# Replication code and data for "Missing data, Speculative Reading"

This repository provides replication code and data for **Missing Data, Speculative Reading** article.

## Contents
- [data](data) - data specific to this article and source data from the [Shakepeare and Company Project](https://shakespeareandco.princeton.edu/)
- [missing_data](missing_data) - code notebooks for the missing data portion of the article
- [speculative_reading](speculative_reading) - code notebooks for the speculative reading portion of the article
- [appendix](appendix) - additional notebooks with validation, alternate approaches, etc; work that did not make it into the article
- [figures](figures) - exported versions of figures for the article generated by code in multiple formats where supported
- [utils](utils) - utility python code used by multiple notebooks

## Installing dependencies and running code

This code has been tested against **python 3.9**.

To run the code, first clone or download the repository.

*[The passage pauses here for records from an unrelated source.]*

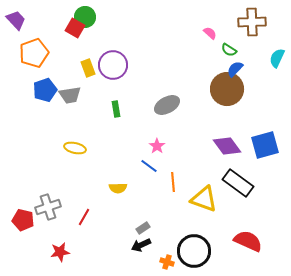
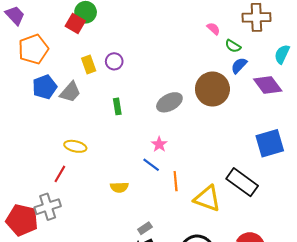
purple circle: (113, 65) -> (114, 61), size x0.6
brown circle: (227, 89) -> (212, 89), moved
gray trapezoid: (70, 95) -> (70, 92), turned -40
purple diamond: (227, 146) -> (268, 85), moved
red line: (84, 217) -> (60, 174), moved
red pentagon: (23, 220) -> (22, 220), size x1.4

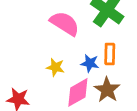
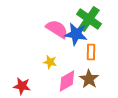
blue star: (90, 63) -> (76, 34), moved, size x1.6

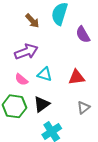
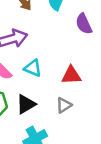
gray triangle: (83, 108) -> (64, 105), moved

Python dependencies are documented in `requirements.txt`. We recommend using
a python virtual environment. Dependencies can be installed with pip:

```sh
pip install -r requirements.lock
```

### Testing

There are unit tests for some utility code, which include checks that data files
are available at the expected locations. To run them, install and run pytest:

```sh
pip install pytest
pytest
```

Code notebooks can be run using jupyter-lab or a jupyter-aware IDE such as VS Code.
They are intended to be run locally, with dependencies installed.

We use [treon](https://github.com/ReviewNB/treon) (`pip install treon`) to
confirm that Jupyter notebooks execute without errors.